Она обернулась, чтобы с жаром продолжить свои разоблачения, но осеклась, увидев насмешливые глаза Антонио. Стоявший за ним Фредерико дипломатично опустил глаза, делая вид, что полностью поглощен сервировкой стола. Он не понимал русскую речь, но по эмоциям молодой иностранки догадался о многом.
– Ты решил меня разыграть или проверить?
– Мари, ты зря напустилась на бедного Феруччи, – он очаровательно улыбнулся, приглашая жестом занять место за столиком в центре стола. – Отсюда ты сможешь продолжить свои исследования, – он сделал паузу, как хороший актер, помогая ей сесть за стол, – если захочешь.
– Тогда объясни.
– Психологи утверждают, что в гневе человек проявляет свое истинное лицо, не в силах скрывать эмоции, – он предложил Маше сигарету и закурил сам. – Ты выглядела очень искренне, мне понравилось.
– Я что, подопытный кролик? – не выдержала она.
– Прости, пожалуйста, – их взгляды встретились. – Ты женщина, которая мне очень нравится, но я боюсь ошибиться.
– Спасибо за откровенность, – Маша нервно затянулась ароматным дымом.
– История этой фрески достаточно интересна, – Антонио откинулся на спинку стула с высокой резной спинкой, давая Фредерико возможность подать горячие закуски. – Ты знаешь, что работа Леонардо не была оценена по достоинству современниками. Великий мастер опережал свое время. Только почти век спустя «Последний ужин» был канонизирован, и многие стали его копировать, – Антонио жестом предложил Маше попробовать что-то аппетитно дымящееся в маленьком горшочке. – Монастырь Сан Мишель спроектировал и построил Микеланджело. Это тихое место просто создано для уединения и молитв. Оно будто парит над густыми лесами Фьезоле и долиной Арно, – Антонио поднял бокал и чокнулся с Машей. – Хотя Леонардо был на двадцать лет старше Микеле, они недолюбливали друг друга, а порой и конфликтовали. Да Винчи был франтом, любил красивую одежду, женщин, был неравнодушен к роскоши, а Буонарроти, скорее, можно считать его антиподом. Наверное, поэтому предложение настоятеля францисканской общины расписать торец трапезной вошедшей тогда в моду фреской «Позднего ужина» Микеле встретил в штыки, сказав что-то вроде «только после моей смерти». Его слова были поняты дословно, и в 1602 году малоизвестный художник получил заказ на фреску. К тому времени традиции церковной живописи были иными, чем при Леонардо, и Никодемо не стал мудрствовать лукаво, что и вызвало твое праведное негодование.
– Извини, я погорячилась, – Маша быстро облизнула губы после закуски.
– Давай чокнемся по русскому обычаю в знак примирения.
– Я так понимаю, бедным туристам преподносят в рекламных проспектах работу Феруччи как настоящего да Винчи.
– Ты недалека от истины, – улыбнулся Антонио. – Хотя она сохранилась просто идеально.

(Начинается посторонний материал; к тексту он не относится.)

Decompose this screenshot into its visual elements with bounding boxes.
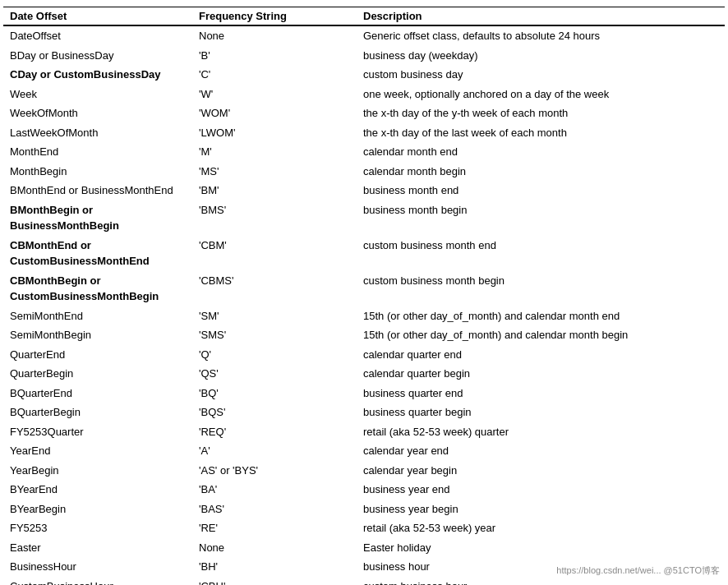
table-row: WeekOfMonth'WOM'the x-th day of the y-th… xyxy=(3,104,725,123)
cell-offset: BYearBegin xyxy=(3,500,192,519)
cell-offset: BusinessHour xyxy=(3,557,192,577)
cell-freq: 'M' xyxy=(192,142,357,162)
table-row: BDay or BusinessDay'B'business day (week… xyxy=(3,46,725,66)
cell-freq: 'A' xyxy=(192,441,357,461)
cell-offset: BMonthEnd or BusinessMonthEnd xyxy=(3,181,192,200)
cell-desc: the x-th day of the last week of each mo… xyxy=(357,123,725,143)
cell-freq: 'CBM' xyxy=(192,236,357,271)
header-date-offset: Date Offset xyxy=(3,7,192,26)
table-row: Week'W'one week, optionally anchored on … xyxy=(3,85,725,104)
cell-offset: YearEnd xyxy=(3,441,192,461)
cell-freq: 'SMS' xyxy=(192,325,357,345)
cell-freq: 'REQ' xyxy=(192,422,357,442)
cell-desc: 15th (or other day_of_month) and calenda… xyxy=(357,325,725,345)
watermark: https://blog.csdn.net/wei... @51CTO博客 xyxy=(556,564,720,577)
cell-freq: 'W' xyxy=(192,85,357,104)
main-container: Date Offset Frequency String Description… xyxy=(0,0,728,585)
cell-desc: custom business day xyxy=(357,65,725,85)
table-body: DateOffsetNoneGeneric offset class, defa… xyxy=(3,25,725,585)
cell-desc: 15th (or other day_of_month) and calenda… xyxy=(357,306,725,326)
cell-freq: 'BM' xyxy=(192,181,357,200)
cell-desc: Easter holiday xyxy=(357,538,725,558)
table-row: BMonthEnd or BusinessMonthEnd'BM'busines… xyxy=(3,181,725,200)
cell-desc: custom business month end xyxy=(357,236,725,271)
cell-freq: 'BQ' xyxy=(192,384,357,403)
cell-desc: custom business hour xyxy=(357,577,725,586)
cell-offset: MonthEnd xyxy=(3,142,192,162)
header-description: Description xyxy=(357,7,725,26)
cell-offset: Week xyxy=(3,85,192,104)
cell-freq: 'WOM' xyxy=(192,104,357,123)
cell-desc: business year end xyxy=(357,480,725,500)
cell-freq: 'MS' xyxy=(192,162,357,182)
cell-desc: business quarter end xyxy=(357,384,725,403)
table-row: YearEnd'A'calendar year end xyxy=(3,441,725,461)
cell-freq: 'BA' xyxy=(192,480,357,500)
cell-offset: BYearEnd xyxy=(3,480,192,500)
cell-desc: business month begin xyxy=(357,200,725,236)
cell-desc: Generic offset class, defaults to absolu… xyxy=(357,25,725,46)
table-row: MonthEnd'M'calendar month end xyxy=(3,142,725,162)
cell-desc: calendar year begin xyxy=(357,461,725,481)
cell-freq: None xyxy=(192,538,357,558)
cell-offset: Easter xyxy=(3,538,192,558)
table-row: BQuarterBegin'BQS'business quarter begin xyxy=(3,403,725,422)
cell-freq: 'BMS' xyxy=(192,200,357,236)
table-row: BQuarterEnd'BQ'business quarter end xyxy=(3,384,725,403)
cell-offset: FY5253Quarter xyxy=(3,422,192,442)
date-offset-table: Date Offset Frequency String Description… xyxy=(3,7,725,585)
cell-desc: one week, optionally anchored on a day o… xyxy=(357,85,725,104)
table-header-row: Date Offset Frequency String Description xyxy=(3,7,725,26)
cell-freq: 'RE' xyxy=(192,518,357,538)
cell-offset: WeekOfMonth xyxy=(3,104,192,123)
header-frequency-string: Frequency String xyxy=(192,7,357,26)
cell-offset: DateOffset xyxy=(3,25,192,46)
table-row: FY5253'RE'retail (aka 52-53 week) year xyxy=(3,518,725,538)
cell-offset: BQuarterBegin xyxy=(3,403,192,422)
cell-desc: calendar quarter end xyxy=(357,345,725,365)
cell-offset: BMonthBegin or BusinessMonthBegin xyxy=(3,200,192,236)
table-row: YearBegin'AS' or 'BYS'calendar year begi… xyxy=(3,461,725,481)
cell-offset: MonthBegin xyxy=(3,162,192,182)
cell-freq: 'C' xyxy=(192,65,357,85)
cell-desc: calendar month begin xyxy=(357,162,725,182)
table-row: SemiMonthEnd'SM'15th (or other day_of_mo… xyxy=(3,306,725,326)
cell-freq: 'CBMS' xyxy=(192,271,357,306)
table-row: EasterNoneEaster holiday xyxy=(3,538,725,558)
cell-freq: 'BAS' xyxy=(192,500,357,519)
cell-offset: CDay or CustomBusinessDay xyxy=(3,65,192,85)
cell-freq: 'B' xyxy=(192,46,357,66)
cell-offset: YearBegin xyxy=(3,461,192,481)
cell-offset: BQuarterEnd xyxy=(3,384,192,403)
cell-offset: SemiMonthBegin xyxy=(3,325,192,345)
table-row: BMonthBegin or BusinessMonthBegin'BMS'bu… xyxy=(3,200,725,236)
cell-desc: business year begin xyxy=(357,500,725,519)
cell-desc: calendar quarter begin xyxy=(357,364,725,384)
cell-desc: custom business month begin xyxy=(357,271,725,306)
cell-offset: CBMonthEnd or CustomBusinessMonthEnd xyxy=(3,236,192,271)
table-row: CBMonthBegin or CustomBusinessMonthBegin… xyxy=(3,271,725,306)
cell-desc: business day (weekday) xyxy=(357,46,725,66)
cell-desc: business month end xyxy=(357,181,725,200)
table-row: DateOffsetNoneGeneric offset class, defa… xyxy=(3,25,725,46)
cell-freq: 'AS' or 'BYS' xyxy=(192,461,357,481)
cell-offset: QuarterEnd xyxy=(3,345,192,365)
cell-desc: the x-th day of the y-th week of each mo… xyxy=(357,104,725,123)
cell-desc: retail (aka 52-53 week) year xyxy=(357,518,725,538)
cell-freq: 'LWOM' xyxy=(192,123,357,143)
table-row: CustomBusinessHour'CBH'custom business h… xyxy=(3,577,725,586)
table-row: QuarterBegin'QS'calendar quarter begin xyxy=(3,364,725,384)
table-row: FY5253Quarter'REQ'retail (aka 52-53 week… xyxy=(3,422,725,442)
cell-freq: 'SM' xyxy=(192,306,357,326)
cell-desc: calendar year end xyxy=(357,441,725,461)
cell-offset: CustomBusinessHour xyxy=(3,577,192,586)
cell-freq: 'CBH' xyxy=(192,577,357,586)
table-row: CDay or CustomBusinessDay'C'custom busin… xyxy=(3,65,725,85)
cell-freq: 'QS' xyxy=(192,364,357,384)
table-row: MonthBegin'MS'calendar month begin xyxy=(3,162,725,182)
cell-freq: None xyxy=(192,25,357,46)
cell-freq: 'BQS' xyxy=(192,403,357,422)
cell-offset: CBMonthBegin or CustomBusinessMonthBegin xyxy=(3,271,192,306)
cell-freq: 'BH' xyxy=(192,557,357,577)
table-row: BYearEnd'BA'business year end xyxy=(3,480,725,500)
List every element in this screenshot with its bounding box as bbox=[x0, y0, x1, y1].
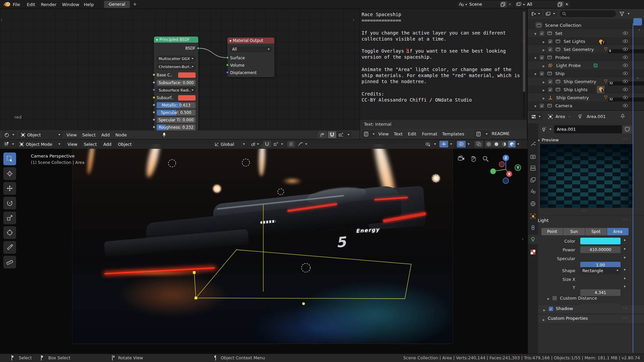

И потом в Италии каждый год туристы покупают сотни «подлинников» самых известных художников эпохи Возрождения.
– Подделки!
– Каждый находит то, что ищет, – сицилиец опять очаровательно улыбался. – А твоя фраза о плаще с золотым шитьем мне очень понравилась. Ты бы смеялась до слез, если бы услышала историю, произошедшую лет пять назад в Фирензе.
– Где?
– Прости, это старое название Флоренции.
– И что же это за история?
– Одному американцу продали «Туринскую плащаницу», – Антонио едва сдерживал смех. – Когда в аэропорту таможенники заметили нервного иностранца, то решили хорошенько «перетрясти» его чемоданы, – сицилиец сделал паузу, чтобы успокоиться. – Представляешь, все как в настоящих детективах. Вскрывают двойное дно чемодана и достают свернутую по всем правилам плащаницу. С обгорелыми краями и следами воды от тушения пожара в церкви 1532 года, где она якобы хранилась. Офицер в предвкушении сенсации вызывает все руководство и прессу. Через полчаса полуживой от страха американец и толпа фотографов наблюдают, как эксперт в белых перчатках осторожно разворачивает артефакт. Склоняется к нему. Отпрянув, наклоняется снова и вдруг начинает безудержно хохотать. Народ ничего не понимает, а эксперт просто давится смехом.
Антонио с наслаждением смотрит на свою собеседницу, сгорающую от нетерпения, и медленно пододвигает ей тарелку с креветками в соусе «неаполитано».
– Тони, я тебя поколочу, – Маша в шутку стукнула кулачком по столу. – Не тяни!